Movies such as "Ladybugs," "Meet Wally Sparks" and "My Five Wives" were all vehicles for Dangerfield, and put Harry on the film industry map. In all three of those films Harry worked closely with director Sidney Furie and Peter Baldwin and even acted in them as well. I first recognized him on the big screen, though, way back when he was in the Nicolas Cage/Kathleen Turner movie, "Peggy Sue Got Married." He's also appeared in the movies "Martians Go Home," and "The Seventh Sign" with Demi Moore.
Harry is also quite adept at directing horror movies, such cult favorites "Soul's Midnight" and "Fingerprints." In fact, "Fingerprints" won him Best Feature at The New York Horror Film Festival. His first, "The 4th Tenor," a romantic opera comedy, is still one of my favs because it stars so many comedians, among them Harland Williams and Dangerfield, along with actors Dennis Quaid, Kirstie Alley and a host of others.
Harry has worked on stage with some truly great entertainers, opening for Chuck Berry, The Beach Boys, Liza Minelli, The Pointer Sisters and Julio Iglesias.
Appearing with Harry Basil every night this week through Sunday is Ronnie Schell. Talk about your "Old School" of comedy; Schell is still doing the comedy thing after all these years. And he's one of those guys whom you love to just hang with because of the stories he tells.
I guess it's safe saying that Ronnie is a living legend, having performed with some of the trail blazers in the world of comedy; among them Harvey Korman, Tim Conway and Dangerfield. Ronnie was starting out in the San Francisco Bay Area when Mort Sahl and the Smothers Brothers first appeared on the scene, playing the legendary Purple Onion and Boarding House long before there was an Improv out West.
Schell's television career started in the 1960s, when he played the role of Gomer Pyle's sidekick, Duke, for seven years on the CBS series "Gomer Pyle, USMC" and on "The Jim Nabors' Variety Hour." He also co-starred with Goldie Hawn for two seasons on the CBS series "Good Morning, World," and three years as Marlo Thomas' agent Harvey Peck on ABC's "That Girl."
Ronnie has appeared in numerous motion pictures as well, among them "The Cat From Outer Space" (that's Ronnie's voice you hear as the cat), "The Revenge Of The Red Baron" with Mickey Rooney and Laraine Newman, and Carl Reiner's "Fatal Instinct." In 1999, Ronnie co-starred in two independent films, "View From The Swing" with Tim Conway and Jennifer Grant and the comedy "Pride And Peril."
Schell was recently installed as the Honorary Mayor of Encino, Calif., for the seventh year and continues to do comedy shows with his fellow comedy group, "Yarmy's Army."
The Bay Area native and longtime resident there still has a special place in his heart for San Francisco, having performed at some of the classic rooms in that city. He was also the first comedic voice for a new public transportation system known as BART (Bay Area Rapid Transit).
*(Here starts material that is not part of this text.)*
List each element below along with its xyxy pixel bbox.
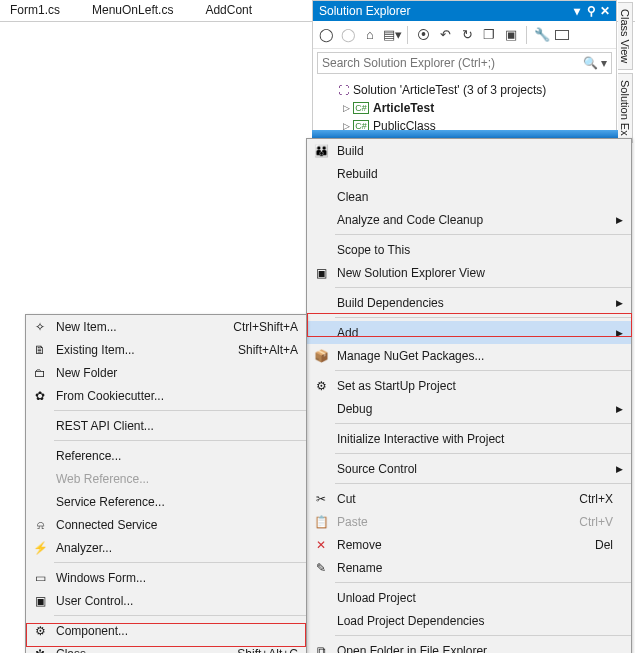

In this century, Ronnie was awarded a lifetime achievement award (the first ever) at the annual Comedy Day celebration in San Francisco. I was out there to congratulate him and he just said, "Well, they give you things when they think you'll be leaving this world soon." I doubt that, as Ronnie continues to perform clubs, theaters and is a frequent guest/performer at The Friar's Roast in Southern California.